One night Cornstalk and a crew drove out to Lakemba to check out the garage in question. It was a heavily fortified corrugated iron job. The padlocks on the door were made of hardened steel that the boltcutters could not cut through. But the cop was right—the house was empty. They came back several nights later, hauling a trailer. Instead of trying to cut the locks, Cornstalk used the oxy-acetylene to remove a large section from the side of the garage. It took four of them to drag out the pill press, which was heavier and more cumbersome than Cornstalk had anticipated. They got it onto the trailer an
d covered it with a tarpaulin. That was the last the Lebanese saw of their pill press.
Using information obtained from the bent cop, they scored a truckload of pseudoephedrine tablets from a pharmaceutical warehouse where the security was slack, or paid off. They took everything they could carry away.
By this time Cornstalk had bought a stone house, a hundred-and-fifty-year-old gold miner’s cottage, outside Captains Flat. All he needed now was a cook. The ever-reliable cop gave him a list of possible candidates. He set about interviewing them. The first on the list was in stir awaiting trial and the second was dying of AIDS; Cornstalk had no choice but to employ the third candidate, who was an Asian university student. Cornstalk didn’t have much time for slopes, didn’t connect with or trust them, but this one seemed OK. And he knew his subject: he was studying to be an industrial chemist.
Six months passed before the first batch hit the streets of Kings Cross. There were technical glitches—always glitches. Then business flowed, and along with it came rivers of money. Cornstalk was raking in so much cash he needed a calculator with extra zeros on it to keep track. The only problem was what to do with it, since he couldn’t put it in the bank. Some he put in a safe deposit box; the rest he concealed in his home—under the floorboards, inside a safe hidden inside a brick wall, in an air vent—all wrapped in plastic. Two hundred thousand dollars he wrapped in plastic and stuffed into PVC pipes, which he sealed at both ends and buried in his backyard. The more wealth he accumulated, the more he realised how difficult life was being an outsider. He wanted to invest in gold bars, but you had to provide too much information to the government: company details, bank accounts, tax file numbers. Cornstalk was finding that being an outlaw had its downside: you couldn’t use society’s facilities if you operated away from the mainstream.

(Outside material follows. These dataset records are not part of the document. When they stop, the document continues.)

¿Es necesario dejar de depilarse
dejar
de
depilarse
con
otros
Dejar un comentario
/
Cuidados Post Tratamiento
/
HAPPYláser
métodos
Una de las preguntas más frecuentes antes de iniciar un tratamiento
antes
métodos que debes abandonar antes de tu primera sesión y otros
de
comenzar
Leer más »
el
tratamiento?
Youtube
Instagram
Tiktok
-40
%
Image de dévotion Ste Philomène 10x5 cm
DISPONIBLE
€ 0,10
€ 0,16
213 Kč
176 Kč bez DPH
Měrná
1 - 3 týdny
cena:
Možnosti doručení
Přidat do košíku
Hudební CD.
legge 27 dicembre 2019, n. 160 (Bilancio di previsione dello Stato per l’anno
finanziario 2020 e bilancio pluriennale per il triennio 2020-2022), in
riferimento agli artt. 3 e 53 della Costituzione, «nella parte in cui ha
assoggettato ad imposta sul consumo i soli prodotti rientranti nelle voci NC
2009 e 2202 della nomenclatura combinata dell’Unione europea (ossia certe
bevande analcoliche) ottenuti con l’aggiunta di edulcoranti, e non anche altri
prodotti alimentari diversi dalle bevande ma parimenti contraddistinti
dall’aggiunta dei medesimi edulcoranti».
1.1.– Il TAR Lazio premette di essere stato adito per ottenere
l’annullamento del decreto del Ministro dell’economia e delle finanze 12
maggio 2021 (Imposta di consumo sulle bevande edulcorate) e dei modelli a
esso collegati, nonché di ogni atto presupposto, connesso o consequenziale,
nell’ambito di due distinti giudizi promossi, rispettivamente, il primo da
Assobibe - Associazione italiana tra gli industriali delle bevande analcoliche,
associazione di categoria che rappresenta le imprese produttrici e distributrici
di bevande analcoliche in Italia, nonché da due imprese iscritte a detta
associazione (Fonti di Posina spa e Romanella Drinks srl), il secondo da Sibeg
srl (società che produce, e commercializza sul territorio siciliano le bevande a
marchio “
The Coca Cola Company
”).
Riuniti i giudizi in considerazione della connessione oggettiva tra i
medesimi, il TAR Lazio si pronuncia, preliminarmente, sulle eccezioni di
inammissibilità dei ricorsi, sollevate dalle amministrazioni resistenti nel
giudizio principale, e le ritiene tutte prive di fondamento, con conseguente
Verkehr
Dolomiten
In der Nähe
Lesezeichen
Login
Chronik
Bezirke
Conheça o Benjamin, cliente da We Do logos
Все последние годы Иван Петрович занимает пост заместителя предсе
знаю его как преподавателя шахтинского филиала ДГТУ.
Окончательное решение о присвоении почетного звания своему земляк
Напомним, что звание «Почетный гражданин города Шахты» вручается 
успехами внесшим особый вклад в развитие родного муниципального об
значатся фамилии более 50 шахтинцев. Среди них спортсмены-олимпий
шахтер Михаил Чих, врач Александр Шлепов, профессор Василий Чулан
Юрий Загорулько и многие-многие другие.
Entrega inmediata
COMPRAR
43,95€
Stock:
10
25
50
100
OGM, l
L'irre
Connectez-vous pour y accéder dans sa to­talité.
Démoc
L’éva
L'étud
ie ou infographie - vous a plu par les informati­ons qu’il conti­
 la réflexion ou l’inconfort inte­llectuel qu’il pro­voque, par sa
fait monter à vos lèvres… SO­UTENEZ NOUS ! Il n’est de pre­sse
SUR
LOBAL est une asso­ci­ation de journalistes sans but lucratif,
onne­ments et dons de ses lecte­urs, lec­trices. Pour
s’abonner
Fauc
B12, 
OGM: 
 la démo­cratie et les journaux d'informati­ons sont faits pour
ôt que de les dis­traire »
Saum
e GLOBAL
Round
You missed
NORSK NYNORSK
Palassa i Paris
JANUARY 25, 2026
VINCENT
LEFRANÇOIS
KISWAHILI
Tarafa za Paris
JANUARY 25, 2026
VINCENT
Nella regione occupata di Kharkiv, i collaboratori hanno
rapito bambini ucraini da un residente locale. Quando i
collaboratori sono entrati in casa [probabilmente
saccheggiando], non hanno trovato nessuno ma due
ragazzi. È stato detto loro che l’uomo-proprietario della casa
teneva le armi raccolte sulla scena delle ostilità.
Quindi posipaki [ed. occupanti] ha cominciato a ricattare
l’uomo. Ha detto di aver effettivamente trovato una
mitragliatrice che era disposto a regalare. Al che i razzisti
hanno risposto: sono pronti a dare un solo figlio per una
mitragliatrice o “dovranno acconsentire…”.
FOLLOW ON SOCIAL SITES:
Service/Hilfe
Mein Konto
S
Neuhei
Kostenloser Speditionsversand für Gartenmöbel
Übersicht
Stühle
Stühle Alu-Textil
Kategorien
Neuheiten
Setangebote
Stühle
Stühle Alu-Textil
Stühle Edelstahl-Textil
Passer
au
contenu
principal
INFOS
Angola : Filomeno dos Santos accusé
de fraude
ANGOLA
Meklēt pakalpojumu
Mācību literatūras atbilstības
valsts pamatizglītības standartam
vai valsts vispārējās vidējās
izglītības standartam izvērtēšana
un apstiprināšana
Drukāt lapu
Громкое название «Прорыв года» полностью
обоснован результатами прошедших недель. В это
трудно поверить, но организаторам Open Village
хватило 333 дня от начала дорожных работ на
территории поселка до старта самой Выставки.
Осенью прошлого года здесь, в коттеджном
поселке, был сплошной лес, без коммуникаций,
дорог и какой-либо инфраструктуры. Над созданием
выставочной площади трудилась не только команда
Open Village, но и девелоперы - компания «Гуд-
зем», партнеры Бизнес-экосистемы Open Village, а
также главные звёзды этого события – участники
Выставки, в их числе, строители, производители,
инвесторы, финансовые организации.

At a clandestinely arranged meeting with his mate the cop—midnight, in a supermarket car park—Cornstalk handed over a brick of banknotes. The cop was more than pleased, especially after he counted it when he got home. But then he arranged a second meeting, a week later at a pub, and told Cornstalk he’d need to pony up a second brick for his colleagues who were in on the scam too. Cornstalk didn’t believe him about the colleagues—the cop, typical fucking cop, was greedy. But the cop was calm and measured about the whole deal. He inspired confidence. When Cornstalk asked him what the chances were of a bust, the cop laughed out loud and said, ‘Zilch. I’m running the show.’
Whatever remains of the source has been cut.